Task item: With the pictures removed, write out the data below exactly.

━━━ Input

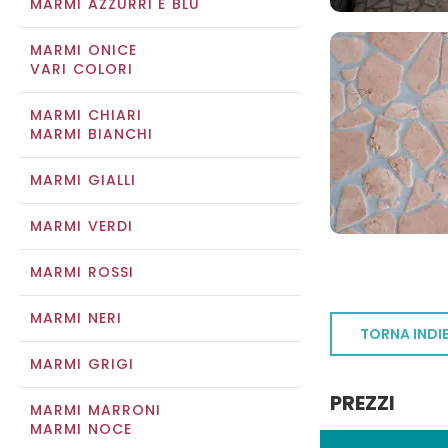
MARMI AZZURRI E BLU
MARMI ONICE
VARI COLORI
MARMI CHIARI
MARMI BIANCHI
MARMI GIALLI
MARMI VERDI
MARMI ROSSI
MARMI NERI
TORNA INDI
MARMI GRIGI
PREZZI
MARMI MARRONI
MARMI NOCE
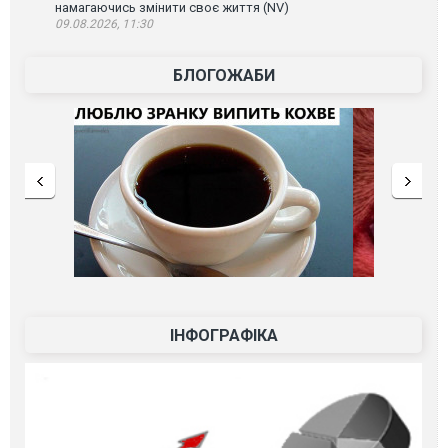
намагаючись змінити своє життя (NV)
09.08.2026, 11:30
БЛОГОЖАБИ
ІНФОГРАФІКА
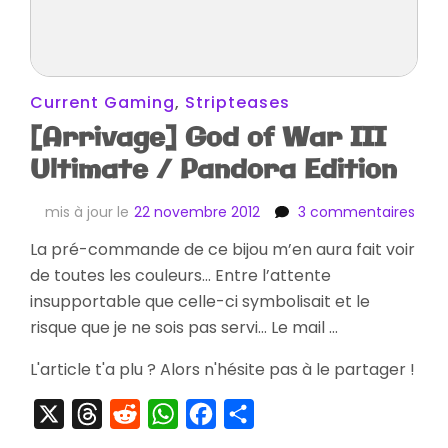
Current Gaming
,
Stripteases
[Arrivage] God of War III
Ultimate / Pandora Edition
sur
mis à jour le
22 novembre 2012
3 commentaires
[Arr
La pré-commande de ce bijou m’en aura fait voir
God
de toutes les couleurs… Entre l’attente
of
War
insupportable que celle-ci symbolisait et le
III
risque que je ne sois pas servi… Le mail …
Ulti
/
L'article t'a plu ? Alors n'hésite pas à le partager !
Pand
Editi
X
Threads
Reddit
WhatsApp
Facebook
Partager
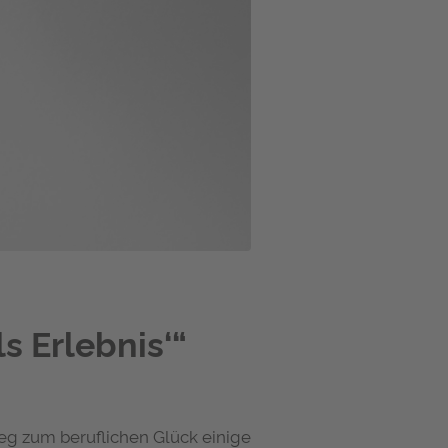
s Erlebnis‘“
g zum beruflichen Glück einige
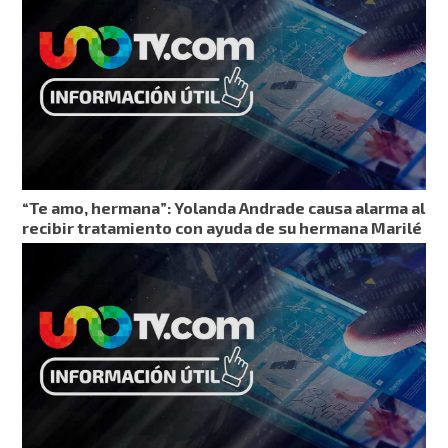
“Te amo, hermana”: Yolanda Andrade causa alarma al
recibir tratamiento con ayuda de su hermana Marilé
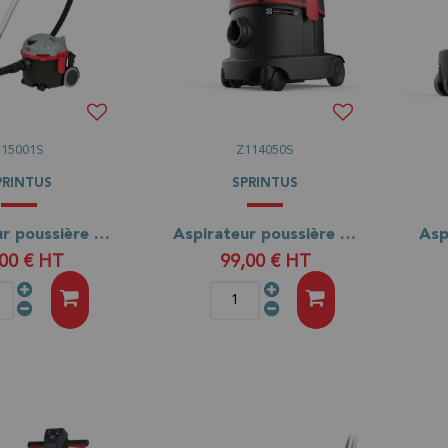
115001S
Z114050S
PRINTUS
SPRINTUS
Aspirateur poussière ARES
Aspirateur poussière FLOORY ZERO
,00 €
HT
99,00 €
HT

━━━━━━

Response area:
MARMI AZZURRI E BLU
MARMI ONICE
VARI COLORI
MARMI CHIARI
MARMI BIANCHI
MARMI GIALLI
MARMI VERDI
MARMI ROSSI
MARMI NERI
TORNA INDI
MARMI GRIGI
PREZZI
MARMI MARRONI
MARMI NOCE
намагаючись змінити своє життя (NV)
09.08.2026, 11:30
БЛОГОЖАБИ
ІНФОГРАФІКА
Current Gaming
,
Stripteases
[Arrivage] God of War III
Ultimate / Pandora Edition
sur
mis à jour le
22 novembre 2012
3 commentaires
[Arr
La pré-commande de ce bijou m’en aura fait voir
God
de toutes les couleurs… Entre l’attente
of
War
insupportable que celle-ci symbolisait et le
III
risque que je ne sois pas servi… Le mail …
Ulti
/
L'article t'a plu ? Alors n'hésite pas à le partager !
Pand
Editi
X
Threads
Reddit
WhatsApp
Facebook
Partager
s Erlebnis‘“
g zum beruflichen Glück einige
“Te amo, hermana”: Yolanda Andrade causa alarma al
recibir tratamiento con ayuda de su hermana Marilé
115001S
Z114050S
PRINTUS
SPRINTUS
Aspirateur poussière ARES
Aspirateur poussière FLOORY ZERO
,00 €
HT
99,00 €
HT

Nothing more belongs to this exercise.